(Collected data)
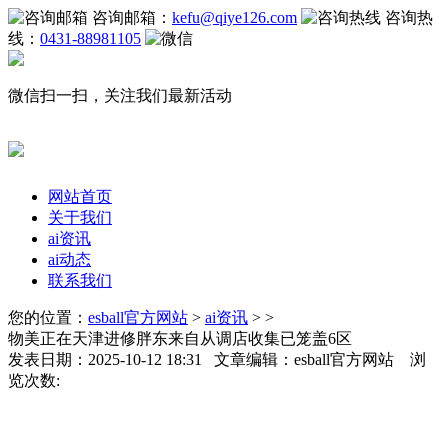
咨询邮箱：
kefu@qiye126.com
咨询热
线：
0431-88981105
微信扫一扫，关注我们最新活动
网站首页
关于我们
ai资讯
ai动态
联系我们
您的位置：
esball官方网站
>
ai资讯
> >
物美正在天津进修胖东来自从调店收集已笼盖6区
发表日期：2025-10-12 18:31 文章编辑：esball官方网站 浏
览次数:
--
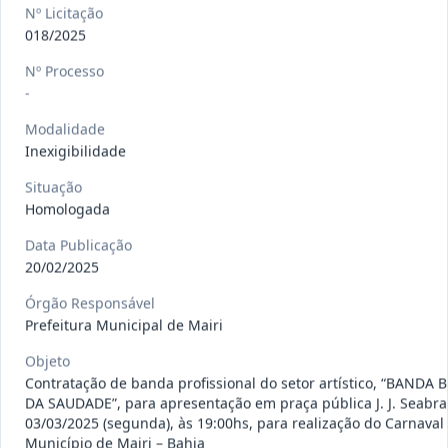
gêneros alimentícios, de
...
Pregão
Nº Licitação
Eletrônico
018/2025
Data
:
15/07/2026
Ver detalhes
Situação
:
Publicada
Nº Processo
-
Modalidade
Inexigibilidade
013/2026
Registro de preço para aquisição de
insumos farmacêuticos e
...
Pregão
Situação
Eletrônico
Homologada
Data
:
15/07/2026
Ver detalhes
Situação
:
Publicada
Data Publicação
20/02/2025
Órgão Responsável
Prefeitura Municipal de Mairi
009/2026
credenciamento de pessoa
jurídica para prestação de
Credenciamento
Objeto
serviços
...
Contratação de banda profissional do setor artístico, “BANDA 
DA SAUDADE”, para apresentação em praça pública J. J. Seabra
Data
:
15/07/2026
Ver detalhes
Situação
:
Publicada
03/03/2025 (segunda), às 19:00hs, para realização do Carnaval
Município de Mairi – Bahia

Problem details: Go line by line through the data, copying each one that contains the word "esball官方网站".

Your response:
esball官方网站
发表日期：2025-10-12 18:31 文章编辑：esball官方网站 浏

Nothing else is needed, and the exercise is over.